Adjectif « bissextile » :
la possibilité d'un il ?

< dimanche 19 février 2012 >
Chronique

Tempête dans le verre d'eau du PAF, il y a quelque quinze jours : au grand dam de plus d'un téléspectateur, la graphie bissextil, lors de l'émission Money Drop, a été présentée comme correcte ! Et la Toile de s'enflammer contre ces ignares des étranges lucarnes qui concoctent des questions, mais feraient mieux de peaufiner leurs réponses...

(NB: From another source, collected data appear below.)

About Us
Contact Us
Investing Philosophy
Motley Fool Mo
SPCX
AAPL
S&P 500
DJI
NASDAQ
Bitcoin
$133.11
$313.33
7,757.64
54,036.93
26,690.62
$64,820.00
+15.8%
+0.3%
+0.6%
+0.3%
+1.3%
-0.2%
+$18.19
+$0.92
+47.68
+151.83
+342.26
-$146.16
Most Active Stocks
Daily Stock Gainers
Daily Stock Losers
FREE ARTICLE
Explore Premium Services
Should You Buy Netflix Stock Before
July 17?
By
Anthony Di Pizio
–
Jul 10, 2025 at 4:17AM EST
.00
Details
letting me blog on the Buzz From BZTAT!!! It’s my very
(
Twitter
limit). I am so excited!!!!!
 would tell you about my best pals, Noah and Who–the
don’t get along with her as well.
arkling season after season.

Comment peut-on ignorer en effet, lit-on sur les forums, que bissextile se termine toujours par un « e », à l'instar de ces autres adjectifs que sont docile, facile et juvénile ? Pour ce dernier, on irait presque jusqu'à le regretter puisque cette orthographe, la même pour les deux genres, a le défaut de ne point nous renseigner sur le sexe de l'acné, qu'il accompagne si souvent : quand il s'entend demander si ce nom est masculin ou féminin, l'adolescent est loin de toujours savoir... quel bouton presser !

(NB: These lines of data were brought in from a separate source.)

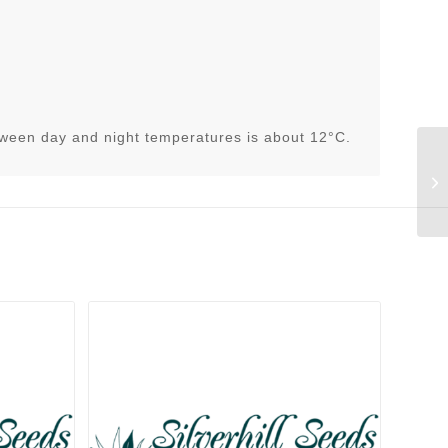
h
tween day and night temperatures is about 12°C.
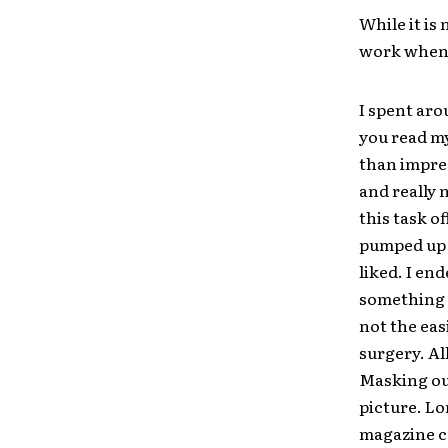
While it is
work when 
I spent aro
you read my
than impres
and really 
this task of
pumped up F
liked. I en
something c
not the eas
surgery. All
Masking out
picture. Lon
magazine c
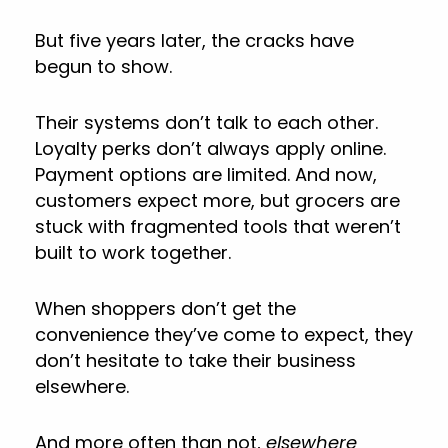
But five years later, the cracks have
begun to show.
Their systems don’t talk to each other.
Loyalty perks don’t always apply online.
Payment options are limited. And now,
customers expect more, but grocers are
stuck with fragmented tools that weren’t
built to work together.
When shoppers don’t get the
convenience they’ve come to expect, they
don’t hesitate to take their business
elsewhere.
And more often than not,
elsewhere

Au demeurant, force est de reconnaître que nombre de dictionnaires donnent raison à ces indignés. Le Petit Larousse tout d'abord, mais aussi, dans le camp d'en face, le Grand Robert et le Dixel. Certes, les plus avisés des usagers se seront aperçus que bissextile n'y est pas vraiment mis sur le même plan que les adjectifs des deux genres — les spécialistes parlent d'épicènes — que nous évoquions plus haut : celui-ci est un adjectif féminin, entendez par là que, pacsé pour l'éternité avec le substantif année, il n'a pas de masculin. Ainsi seule la rose sera toujours trémière, la porte cochère... et la femme enceinte ! Mais cela revient au même, non ?

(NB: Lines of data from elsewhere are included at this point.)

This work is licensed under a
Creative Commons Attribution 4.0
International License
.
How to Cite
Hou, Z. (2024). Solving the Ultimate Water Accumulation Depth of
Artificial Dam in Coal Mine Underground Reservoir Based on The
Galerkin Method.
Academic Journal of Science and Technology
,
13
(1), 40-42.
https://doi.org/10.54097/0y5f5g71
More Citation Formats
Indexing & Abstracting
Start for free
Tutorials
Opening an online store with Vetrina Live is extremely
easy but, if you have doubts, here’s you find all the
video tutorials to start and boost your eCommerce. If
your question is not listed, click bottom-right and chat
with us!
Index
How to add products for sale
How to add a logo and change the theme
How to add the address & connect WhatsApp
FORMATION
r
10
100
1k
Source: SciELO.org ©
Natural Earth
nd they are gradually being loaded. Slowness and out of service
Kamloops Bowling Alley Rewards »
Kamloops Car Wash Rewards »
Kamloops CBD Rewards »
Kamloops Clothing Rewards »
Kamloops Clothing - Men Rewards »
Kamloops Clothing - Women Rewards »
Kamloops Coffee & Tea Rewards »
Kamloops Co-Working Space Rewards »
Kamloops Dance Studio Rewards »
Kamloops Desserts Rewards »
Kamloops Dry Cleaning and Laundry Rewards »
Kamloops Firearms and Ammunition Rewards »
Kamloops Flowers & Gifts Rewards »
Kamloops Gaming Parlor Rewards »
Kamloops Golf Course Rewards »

Non. Car c'est précisément là que le bât blesse. Le Petit Robert, dans son édition 2012, nous rappelle pour sa part que le masculin bissextil a existé, que l'on parlait autrefois du « jour bissextil » (celui que, conformément à l'étymologie bis sextus, on redoublait, six jours avant les calendes de mars), et même d'un « an bissextil » (après tout, pourquoi pas ?). Ces deux-là étant tombés en désuétude, le masculin les aurait suivis dans leur disgrâce. Définitivement pour Larousse, mais apparemment pas pour le Petit Robert, lequel, en maintenant en entrée la forme masculine, prend un plaisir d'autant plus malin à nous rafraîchir la mémoire qu'il l'avait, de toute évidence, lui-même perdue durant de longues années : les éditions plus anciennes faisaient état du seul bissextile que plébiscitent aujourd'hui nos téléspectateurs en colère. Vous avez dit... versatile ?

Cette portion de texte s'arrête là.